Emoji REGEX Keyword Blacklist RSS Back to forum
@SteveC:
Hello SteveC,
There is no script because you can use regex to match emojis by their Unicode code point. For example, to block emoticons you create a character class to match the entire "Emoticons" Unicode block (U+1F600 - U+1F64F) in the "Supplementary Multilingual Plane" (see: https://www.compart.com/en/unicode/plane/U+10000). The regex pattern would look like this:
.*[\x{1F600}-\x{1F64F}]
If you want to block the "Miscellaneous Symbols and Pictographs" block (U+1F300 - U+1F5FF) as well, you just add its range to the character class:
.*[\x{1F600}-\x{1F64F}\x{1F300}-\x{1F5FF}]
And so on.
If you want to block emoji-like characters, consider blocking characters listed in the Unicode blocks below:
Miscellaneous Symbols and Pictographs:
https://www.compart.com/en/unicode/block/U+1F300
Emoticons:
https://www.compart.com/en/unicode/block/U+1F600
Supplemental Symbols and Pictographs:
https://www.compart.com/en/unicode/block/U+1F900
Miscellaneous Symbols:
https://www.compart.com/en/unicode/block/U+2600
Transport and Map Symbols:
https://www.compart.com/en/unicode/block/U+1F680
If you have any questions, just let me know.
@Daniel Novak (Vamsoft): That reply is ideal thank you. You have confirmed exactly what I was after.
Hi Daniel,
would be good to see the actual symbol within the test text field. Maybe something that could be added in a future version
Further to my previous issue, unfortunately, that has not worked and it turns out the emoji is not an official release and hense the issue faced. Below is example of the email script in question. The email are originally sent from Hotmail accounts. My only option is submitting copies of abuse to Microsoft, who are taking action.
Here is sample code from Emails:
<div style="text-align: center; font-family: Calibri, Arial, Helvetica, sans-serif; font-size: 12pt; color: rgb(0, 0, 0);">
<span><span id="🎁">🎁</span><span id="💳">💳</span><span id="💰">💰</span><br>
</span></div>
<div style="text-align: center; font-family: Calibri, Arial, Helvetica, sans-serif; font-size: 12pt; color: rgb(0, 0, 0);">
<span><span><span id="💲">💲</span>6994.13<span id="💲">💲</span><br>
</span></span></div>
Other examples include £ instead of $. There are many with emoji ticks, diamonds and such like.
Text seems to be AI generated and vary in languages used, e.g.

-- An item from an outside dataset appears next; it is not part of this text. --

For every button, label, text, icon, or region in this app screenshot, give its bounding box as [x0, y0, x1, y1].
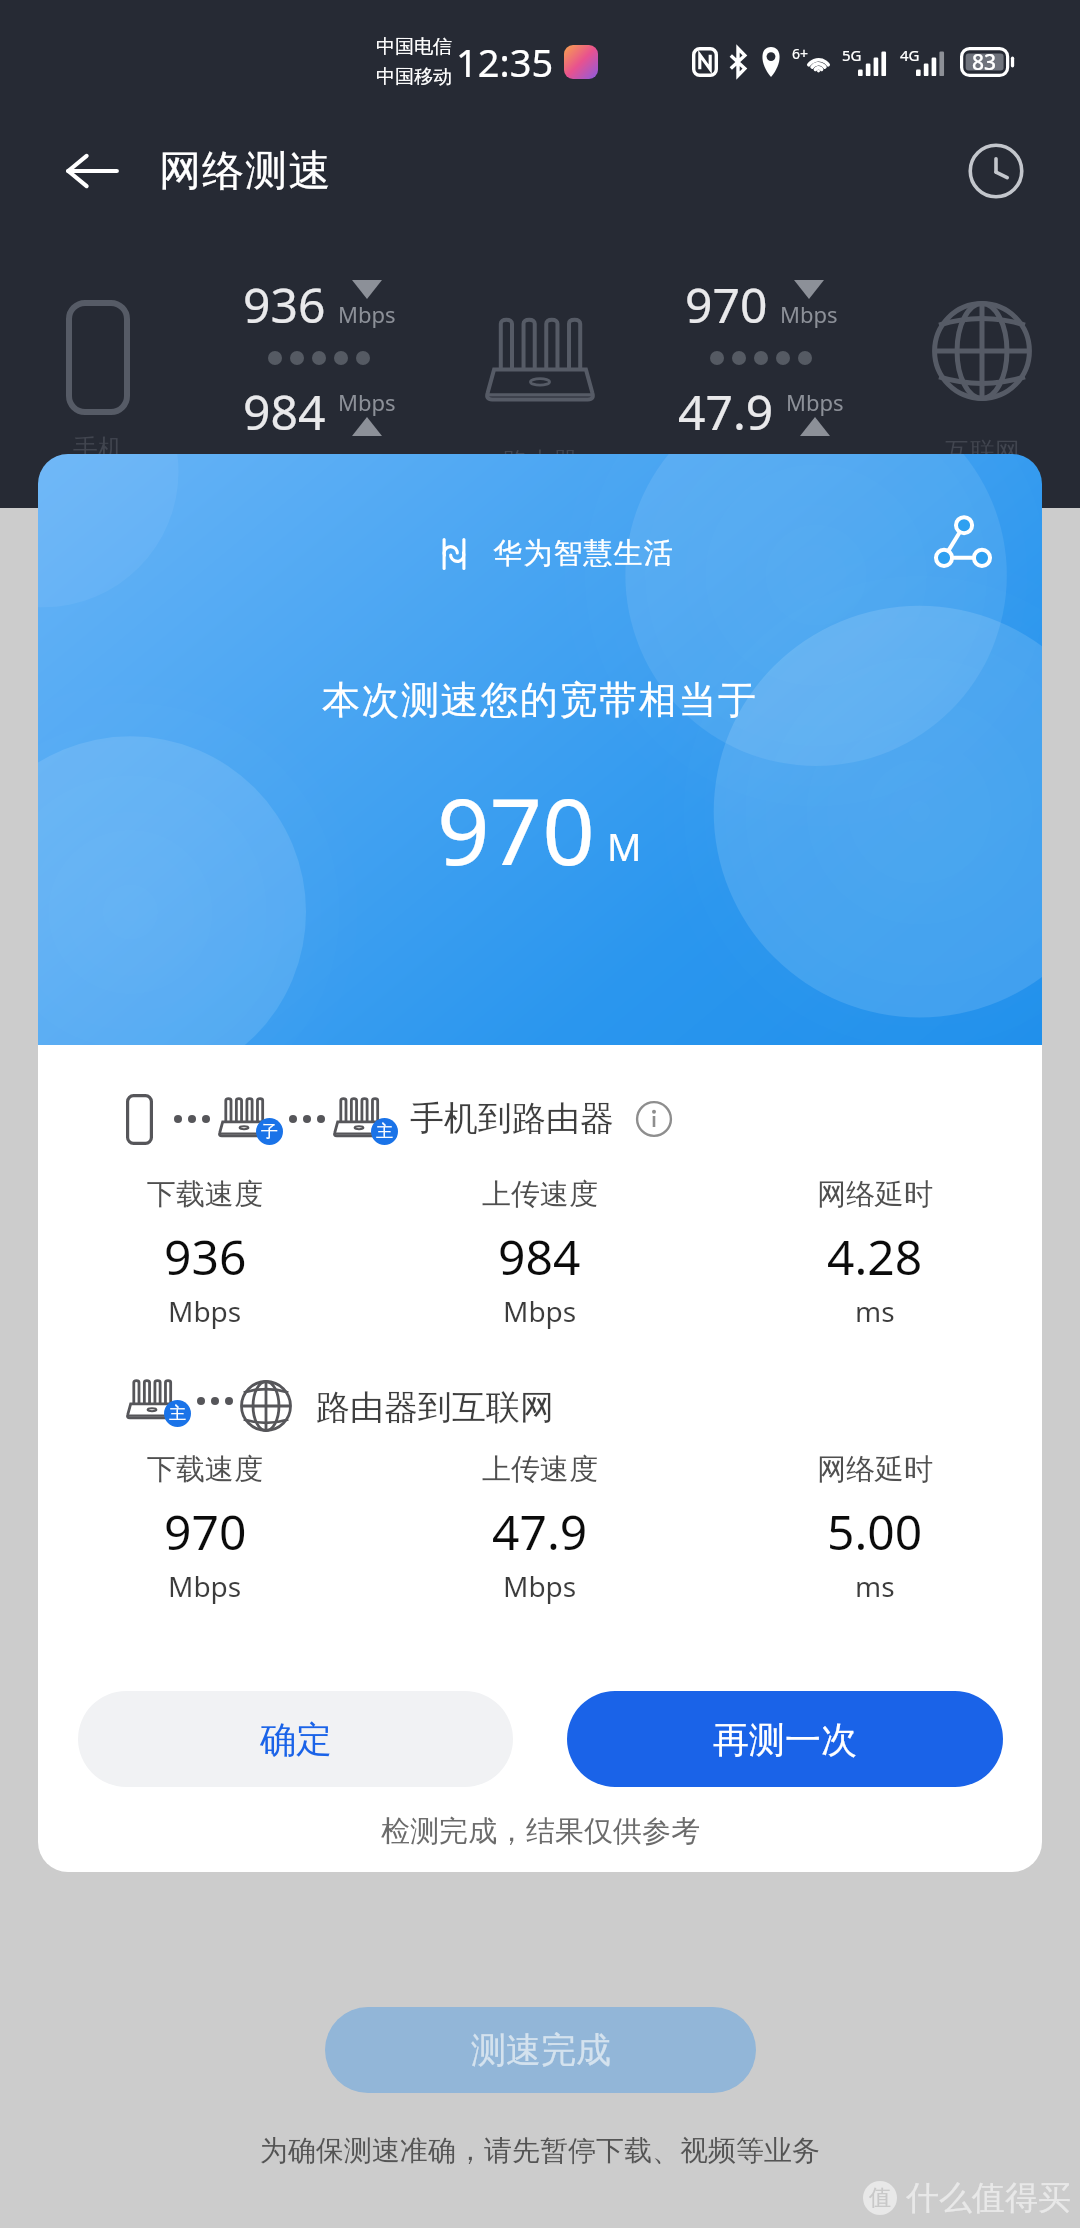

English, Russin etc
All emails have PDF attachments with random generated word names e.g. the.pdf, just.pdf, what.pdf etc
Other examples include £ instead of $. There are many with emoji ticks, diamonds and such like.
Text seems to be AI generated and vary in languages used, e.g. English, Russin etc
All emails have PDF attachments with random generated word names e.g. the.pdf, just.pdf, what.pdf etc
@SteveC:
Hi Steve,
Daniel's example does not include any unicode icon. You can extend his regex for yourself. Take a look here:
https://unicodelookup.com/
and compare those symbols with Daniels links.
Take a look here:
.*[\x{1F600}-\x{1F64F}\x{1F300}-\x{1F5FF}\x{1F680}-\x{1F6FA}]
@SteveC:
Well that is absolutly normal, that you can't stop all spam just with keywords (at least not without a lot of false positives ;))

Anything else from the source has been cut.